The functions described below are annotated either as an "open generic function" or as a "function."

A function specified as an "open generic function" can be extended through the addition of programmer defined methods. The signature of the generic function constrains which methods can be added through the congruency rules described on page 93. The signature does not imply a set of predefined methods. For example, the signature of + is (<object>, <object>), but the predefined methods on + only cover subtypes of <number>. Particular behavior of the function is given in its description and in the description of its methods.

A function specified as a "function" cannot portably be extended through the addition of methods. Implementations are free to implement these functions as open generic functions, but programs that take advantage of such liberality will not be portable. The signature of such a function specifies the types of the arguments to which the function may be applicable, but does not necessarily imply that the function is applicable to all instances of the types.
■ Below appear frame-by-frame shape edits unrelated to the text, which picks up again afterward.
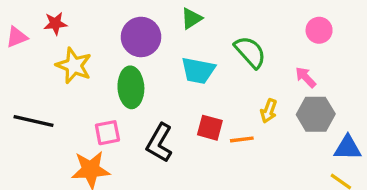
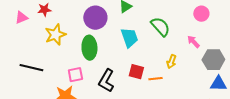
yellow star: (74, 66) -> (55, 35), turned 30
cyan trapezoid: (198, 71) -> (129, 38), turned -120
gray hexagon: (316, 114) -> (213, 60), moved

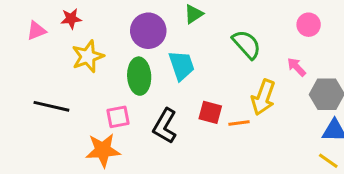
cyan trapezoid: (129, 38) -> (182, 66), moved
yellow arrow: (171, 62) -> (263, 97), size x1.6

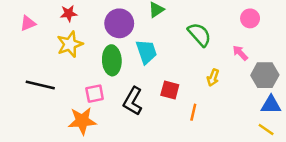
red star: (71, 19) -> (69, 13), moved
yellow arrow: (263, 97) -> (213, 78), size x0.6
orange line: (239, 123) -> (193, 112), moved, turned -70

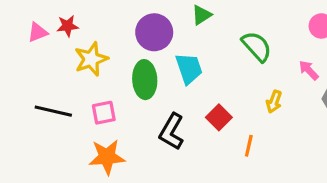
red star: (69, 13) -> (67, 26), moved
red square: (170, 90) -> (219, 117), turned 30
pink square: (95, 94) -> (104, 113), moved

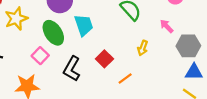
green ellipse: (145, 80) -> (53, 33), turned -30
pink square: (104, 113) -> (40, 56), moved, turned -35
orange line: (249, 146) -> (125, 79), turned 40

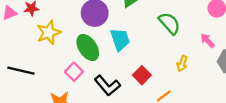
black L-shape: (72, 69) -> (107, 86), turned -70

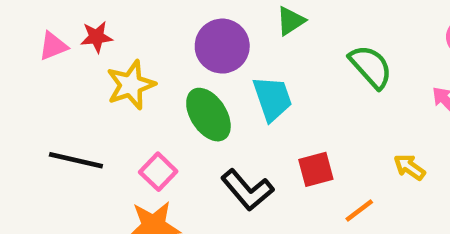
yellow arrow: (182, 64) -> (409, 167), moved, turned 105
pink square: (74, 72) -> (158, 172), moved
red square: (142, 75) -> (316, 169), turned 30

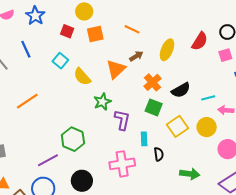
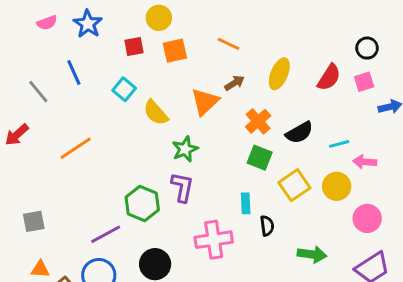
red square: (67, 31) -> (134, 47), turned -32
red semicircle: (200, 41) -> (329, 77), moved
purple L-shape: (122, 120) -> (182, 187), moved

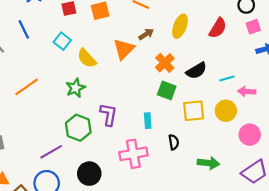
pink square: (364, 82) -> (253, 27), moved
green star: (185, 149) -> (76, 88), moved
yellow square: (294, 185) -> (194, 111), turned 30
cyan rectangle: (246, 203) -> (148, 121), moved

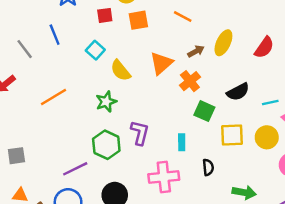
brown arrow: (146, 34) -> (196, 51), moved
orange cross: (165, 63) -> (190, 81), moved

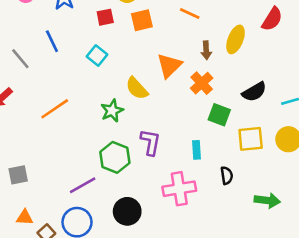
red semicircle: (264, 47) -> (272, 19), moved
brown arrow: (196, 51) -> (206, 50), turned 119
yellow semicircle: (121, 70) -> (137, 88), moved

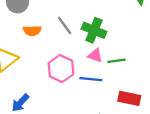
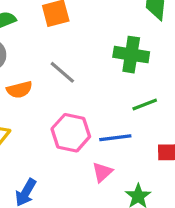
green cross: (94, 30) -> (131, 55), moved
pink triangle: (95, 55) -> (102, 172), moved, turned -49

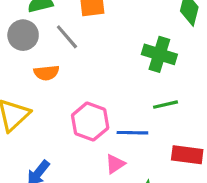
gray line: (62, 72) -> (67, 37), moved

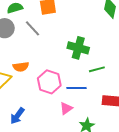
green cross: (159, 54) -> (78, 48), moved
orange semicircle: (46, 73) -> (21, 67), moved

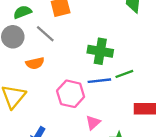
orange semicircle: (21, 67) -> (35, 63), moved
blue line: (76, 88) -> (99, 81), moved

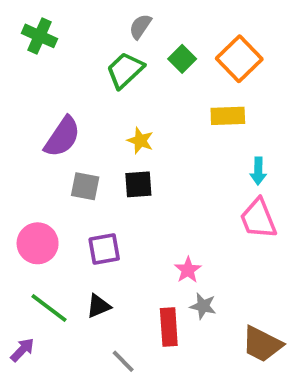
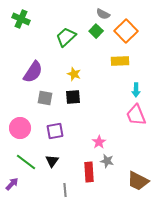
gray semicircle: (140, 26) -> (103, 14), moved, turned -96
black triangle: (98, 306) -> (52, 161), turned -32
gray line: (123, 361) -> (65, 190), turned 40

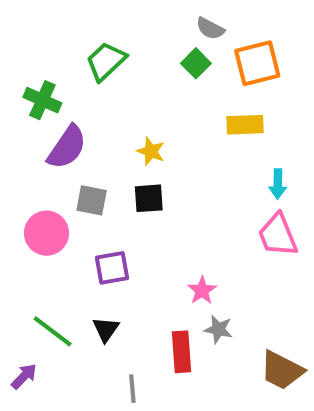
green cross: (21, 19) -> (42, 100), moved
orange square: (126, 31) -> (257, 63), turned 30
green trapezoid: (66, 37) -> (106, 61), moved
pink circle: (20, 128) -> (47, 233), moved

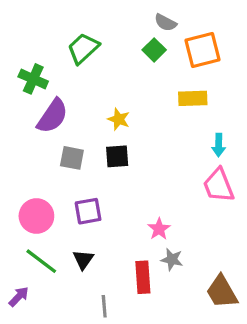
pink circle: (47, 233) -> (36, 216), moved
brown trapezoid: (282, 370) -> (222, 292), turned 33

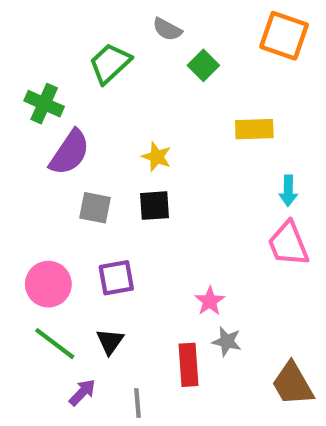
gray semicircle: (165, 23) -> (167, 29), moved
orange square: (202, 50) -> (284, 36), moved, turned 33
purple arrow: (19, 297) -> (82, 392), moved

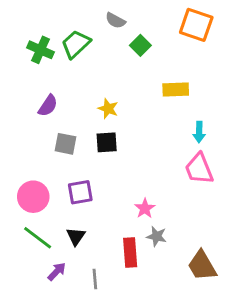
green cross: (44, 104) -> (41, 50), moved
purple semicircle: (70, 152) -> (48, 106), size x0.7

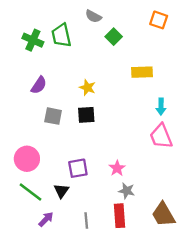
orange square: (196, 25) -> (159, 20), size x0.7
green trapezoid: (76, 44) -> (61, 35), turned -60
purple square: (80, 192) -> (78, 168), moved
red rectangle: (130, 252) -> (119, 216), moved
gray line: (95, 279) -> (86, 220), moved

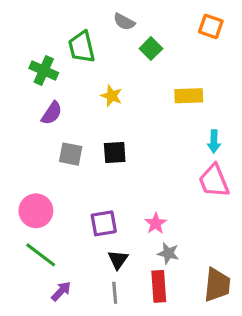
green cross: (33, 40) -> (44, 71), moved
yellow star: (87, 88) -> (112, 96), moved
black triangle: (61, 191) -> (118, 260), moved
brown trapezoid: (163, 215) -> (217, 285), turned -144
The exact behavior of the function is given in its description.

Implementations are allowed to define these generic functions and functions with signatures that are less restrictive than those given below. However, programs that take advantage of this liberality will not be portable.

When a method is specified, it describes the behavior of a generic function when applied to arguments of particular types. It does not imply that this behavior is implemented by a single method. A method described as "sealed" specifies a sealed domain covering the generic function and specializers of the method.

Where a sealed domain is specified, implementations are free to seal the domain or leave the domain unsealed. Portable programs should not rely on the domain being unsealed.